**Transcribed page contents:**
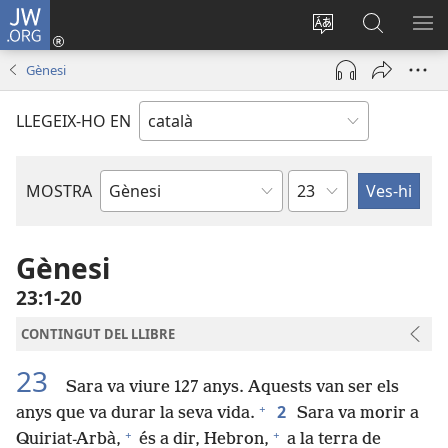
JW.ORG
Inicia
sessió
Canvia
Cerca
MO
(obre
d’idioma
jw.org
EL
Gènesi
una
ME
finestra
LLEGEIX-HO EN
nova)
Capítol
MOSTRA
Llibre
bíblic
Gènesi
23:1-20
CONTINGUT DEL LLIBRE
23
Sara va viure 127 anys. Aquests van ser els
+
2
anys que va durar la seva vida.
Sara va morir a
+
+
Quiriat-Arbà,
és a dir, Hebron,
a la terra de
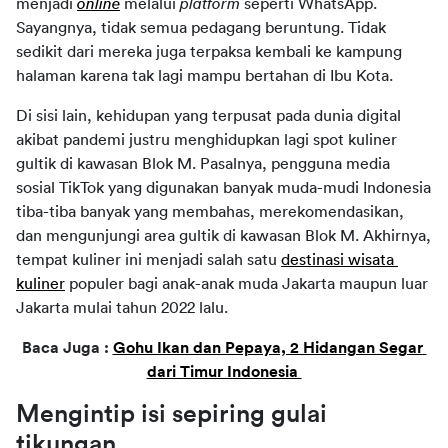
menjadi 
online
melalui 
platform 
seperti WhatsApp. 
Sayangnya, tidak semua pedagang beruntung. Tidak 
sedikit dari mereka juga terpaksa kembali ke kampung 
halaman karena tak lagi mampu bertahan di Ibu Kota.
Di sisi lain, kehidupan yang terpusat pada dunia digital 
akibat pandemi justru menghidupkan lagi spot kuliner 
gultik di kawasan Blok M. Pasalnya, pengguna media 
sosial TikTok yang digunakan banyak muda-mudi Indonesia 
tiba-tiba banyak yang membahas, merekomendasikan, 
dan mengunjungi area gultik di kawasan Blok M. Akhirnya, 
tempat kuliner ini menjadi salah satu 
destinasi wisata 
kuliner
 populer bagi anak-anak muda Jakarta maupun luar 
Jakarta mulai tahun 2022 lalu.
Baca Juga : 
Gohu Ikan dan Pepaya, 2 Hidangan Segar 
dari Timur Indonesia 
Mengintip isi sepiring gulai 
tikungan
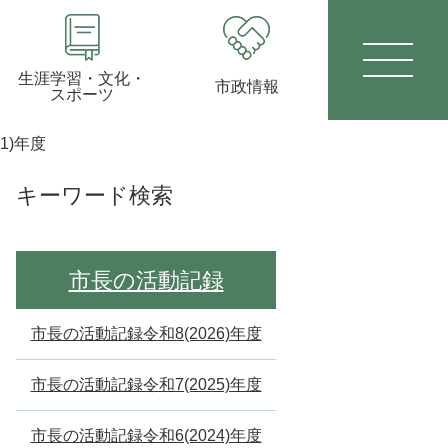
生涯学習・文化・
市政情報
スポーツ
1)年度
キーワード検索
市長の活動記録
市長の活動記録令和8(2026)年度
市長の活動記録令和7(2025)年度
市長の活動記録令和6(2024)年度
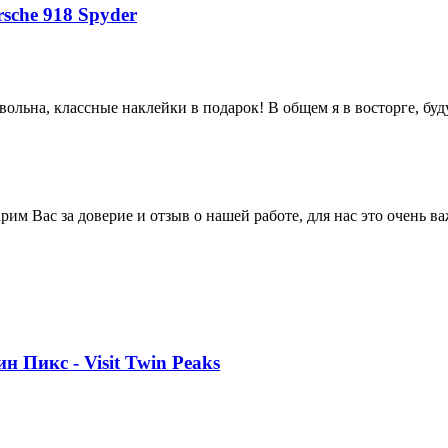
sche 918 Spyder
ольна, классные наклейки в подарок! В общем я в восторге, буд
им Вас за доверие и отзыв о нашей работе, для нас это очень ва
н Пикс - Visit Twin Peaks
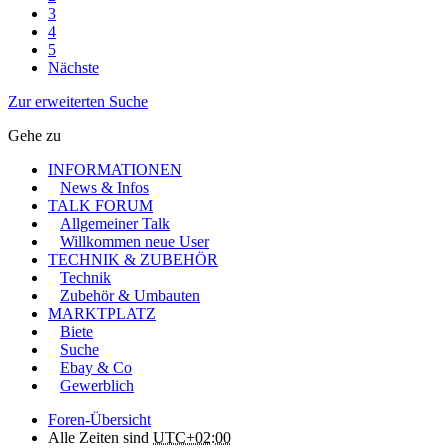
3
4
5
Nächste
Zur erweiterten Suche
Gehe zu
INFORMATIONEN
News & Infos
TALK FORUM
Allgemeiner Talk
Willkommen neue User
TECHNIK & ZUBEHÖR
Technik
Zubehör & Umbauten
MARKTPLATZ
Biete
Suche
Ebay & Co
Gewerblich
Foren-Übersicht
Alle Zeiten sind
UTC+02:00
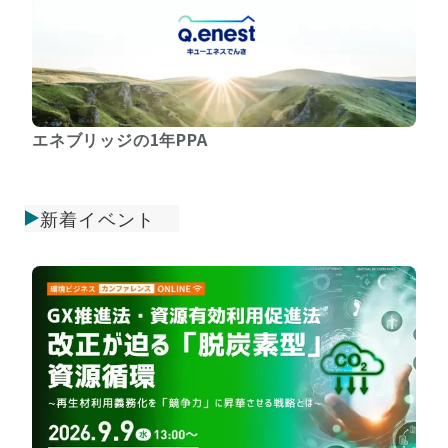
エネブリッジの1年PPA
新着イベント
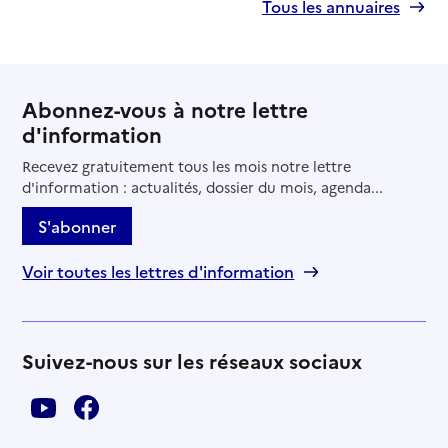
Tous les annuaires
Abonnez-vous à notre lettre
d'information
Recevez gratuitement tous les mois notre lettre
d'information : actualités, dossier du mois, agenda...
S'abonner
Voir toutes les lettres d'information
Suivez-nous sur les réseaux sociaux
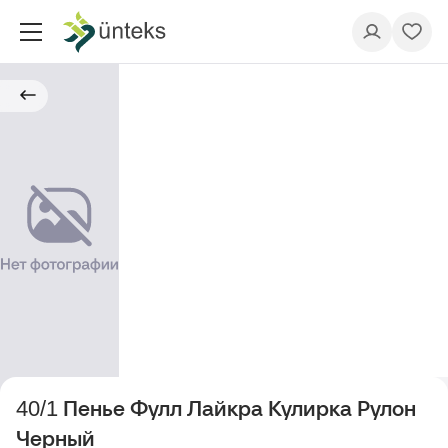
40/1 Пенье Фулл Лайкра Кулирка Рулон
Черный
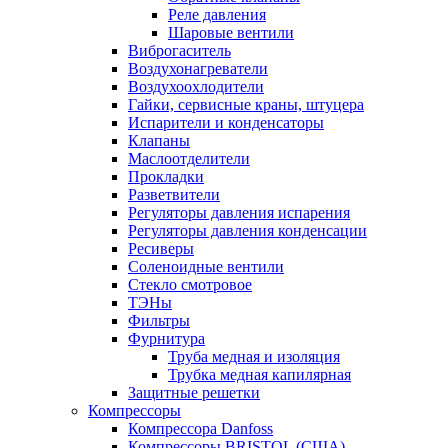
Реле давления
Шаровые вентили
Виброгаситель
Воздухонагреватели
Воздухоохлодители
Гайки, сервисные краны, штуцера
Испарители и конденсаторы
Клапаны
Маслоотделители
Прокладки
Разветвители
Регуляторы давления испарения
Регуляторы давления конденсации
Ресиверы
Соленоидные вентили
Стекло смотровое
ТЭНы
Фильтры
Фурнитура
Труба медная и изоляция
Трубка медная капилярная
Защитные решетки
Компрессоры
Компрессора Danfoss
Компрессоры BRISTOL (США)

**Task description:**
Give back each line above verbatim, dropping every picture.

**Task output:**
JW.ORG
Inicia
sessió
Canvia
Cerca
MO
(obre
d’idioma
jw.org
EL
Gènesi
una
ME
finestra
LLEGEIX-HO EN
nova)
Capítol
MOSTRA
Llibre
bíblic
Gènesi
23:1-20
CONTINGUT DEL LLIBRE
23
Sara va viure 127 anys. Aquests van ser els
+
2
anys que va durar la seva vida.
Sara va morir a
+
+
Quiriat-Arbà,
és a dir, Hebron,
a la terra de
menjadi 
online
melalui 
platform 
seperti WhatsApp. 
Sayangnya, tidak semua pedagang beruntung. Tidak 
sedikit dari mereka juga terpaksa kembali ke kampung 
halaman karena tak lagi mampu bertahan di Ibu Kota.
Di sisi lain, kehidupan yang terpusat pada dunia digital 
akibat pandemi justru menghidupkan lagi spot kuliner 
gultik di kawasan Blok M. Pasalnya, pengguna media 
sosial TikTok yang digunakan banyak muda-mudi Indonesia 
tiba-tiba banyak yang membahas, merekomendasikan, 
dan mengunjungi area gultik di kawasan Blok M. Akhirnya, 
tempat kuliner ini menjadi salah satu 
destinasi wisata 
kuliner
 populer bagi anak-anak muda Jakarta maupun luar 
Jakarta mulai tahun 2022 lalu.
Baca Juga : 
Gohu Ikan dan Pepaya, 2 Hidangan Segar 
dari Timur Indonesia 
Mengintip isi sepiring gulai 
tikungan
生涯学習・文化・
市政情報
スポーツ
1)年度
キーワード検索
市長の活動記録
市長の活動記録令和8(2026)年度
市長の活動記録令和7(2025)年度
市長の活動記録令和6(2024)年度
sche 918 Spyder
ольна, классные наклейки в подарок! В общем я в восторге, буд
им Вас за доверие и отзыв о нашей работе, для нас это очень ва
н Пикс - Visit Twin Peaks
3
4
5
Nächste
Zur erweiterten Suche
Gehe zu
INFORMATIONEN
News & Infos
TALK FORUM
Allgemeiner Talk
Willkommen neue User
TECHNIK & ZUBEHÖR
Technik
Zubehör & Umbauten
MARKTPLATZ
Biete
Suche
Ebay & Co
Gewerblich
Foren-Übersicht
Alle Zeiten sind
UTC+02:00
エネブリッジの1年PPA
新着イベント
Tous les annuaires
Abonnez-vous à notre lettre
d'information
Recevez gratuitement tous les mois notre lettre
d'information : actualités, dossier du mois, agenda...
S'abonner
Voir toutes les lettres d'information
Suivez-nous sur les réseaux sociaux
40/1 Пенье Фулл Лайкра Кулирка Рулон
Черный
Реле давления
Шаровые вентили
Виброгаситель
Воздухонагреватели
Воздухоохлодители
Гайки, сервисные краны, штуцера
Испарители и конденсаторы
Клапаны
Маслоотделители
Прокладки
Разветвители
Регуляторы давления испарения
Регуляторы давления конденсации
Ресиверы
Соленоидные вентили
Стекло смотровое
ТЭНы
Фильтры
Фурнитура
Труба медная и изоляция
Трубка медная капилярная
Защитные решетки
Компрессоры
Компрессора Danfoss
Компрессоры BRISTOL (США)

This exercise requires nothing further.